Repeat the listing word for word. Leave every picture out.

◆ **STORED DATA**
════════════════

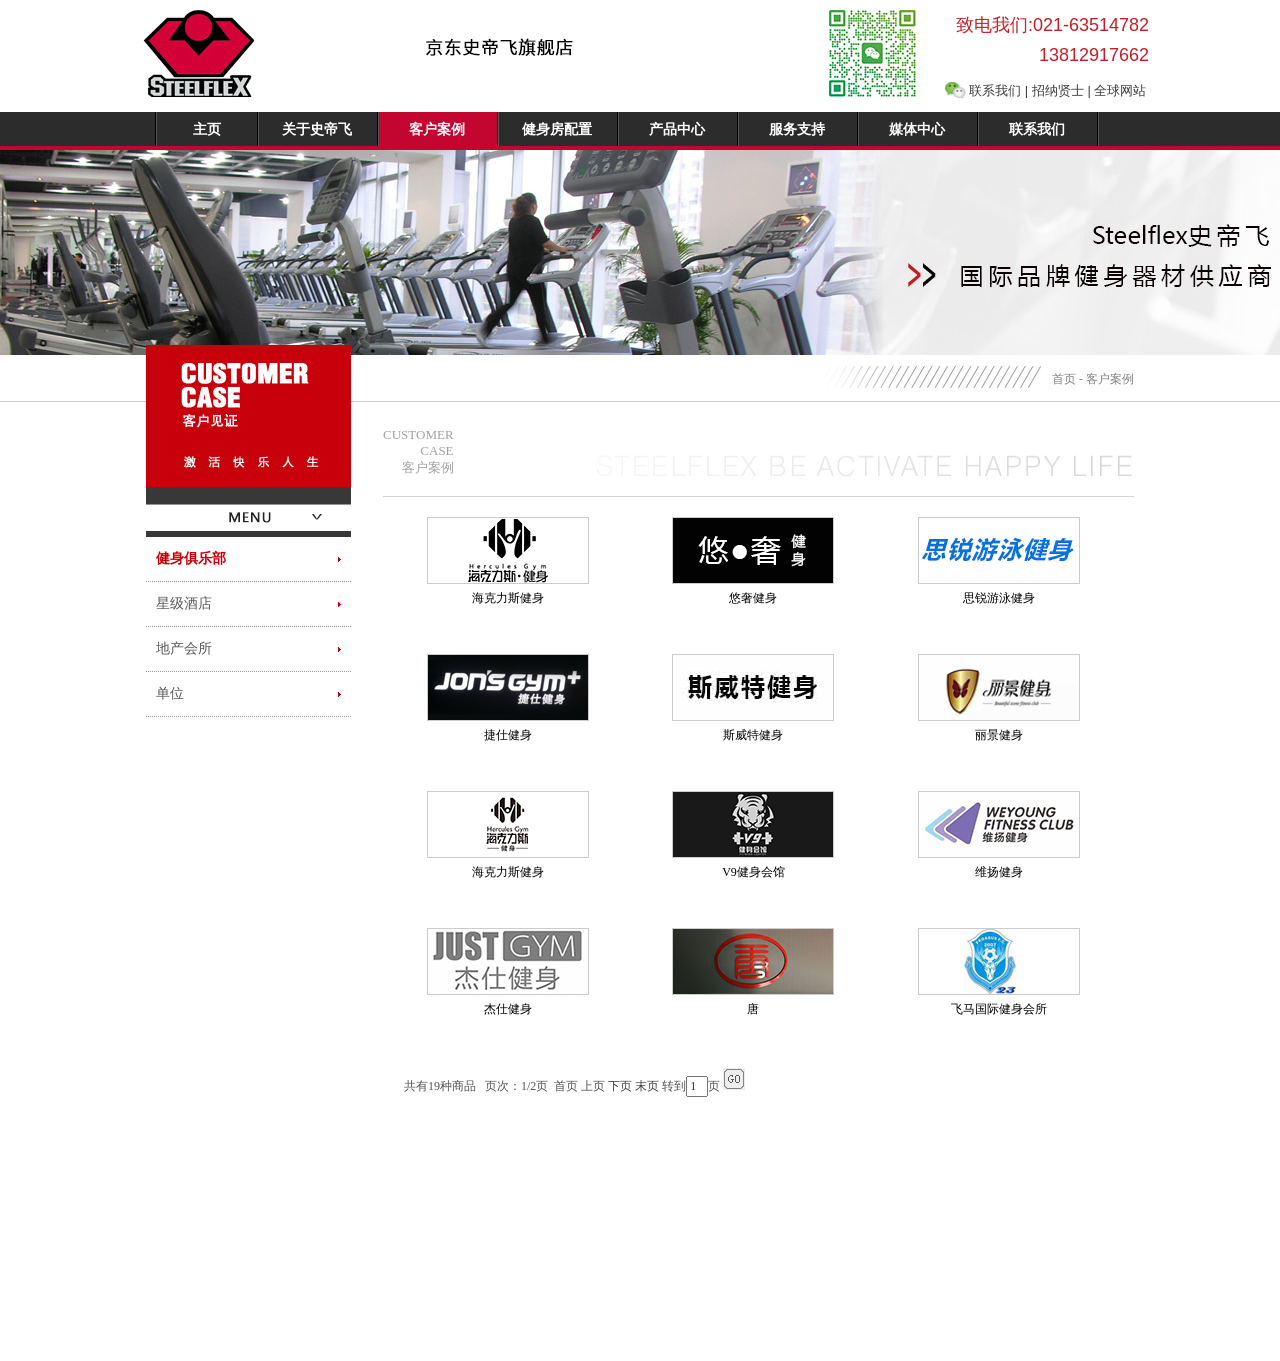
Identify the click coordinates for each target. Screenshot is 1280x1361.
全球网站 (1120, 90)
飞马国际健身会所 (999, 1009)
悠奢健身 (753, 598)
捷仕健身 (508, 735)
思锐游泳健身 (999, 598)
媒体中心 (917, 129)
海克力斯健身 (508, 598)
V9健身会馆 (753, 872)
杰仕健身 (508, 1009)
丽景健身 (999, 735)
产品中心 (677, 129)
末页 (647, 1086)
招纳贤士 (1058, 90)
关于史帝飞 (317, 129)
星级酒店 (184, 603)
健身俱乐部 (191, 558)
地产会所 (184, 648)
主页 (207, 129)
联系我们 (995, 90)
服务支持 (797, 129)
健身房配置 (557, 129)
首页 (1064, 379)
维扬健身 (999, 872)
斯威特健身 (753, 735)
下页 (620, 1086)
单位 (170, 693)
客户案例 (437, 129)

════════════════

◆ **THE COMPLETED TASK**
Identify the click coordinates for each target. Screenshot is 1280x1361.
全球网站 (1120, 90)
飞马国际健身会所 (999, 1009)
悠奢健身 (753, 598)
捷仕健身 (508, 735)
思锐游泳健身 (999, 598)
媒体中心 (917, 129)
海克力斯健身 (508, 598)
V9健身会馆 (753, 872)
杰仕健身 (508, 1009)
丽景健身 (999, 735)
产品中心 (677, 129)
末页 (647, 1086)
招纳贤士 (1058, 90)
关于史帝飞 (317, 129)
星级酒店 (184, 603)
健身俱乐部 (191, 558)
地产会所 (184, 648)
主页 (207, 129)
联系我们 (995, 90)
服务支持 (797, 129)
健身房配置 (557, 129)
首页 (1064, 379)
维扬健身 (999, 872)
斯威特健身 (753, 735)
下页 (620, 1086)
单位 (170, 693)
客户案例 (437, 129)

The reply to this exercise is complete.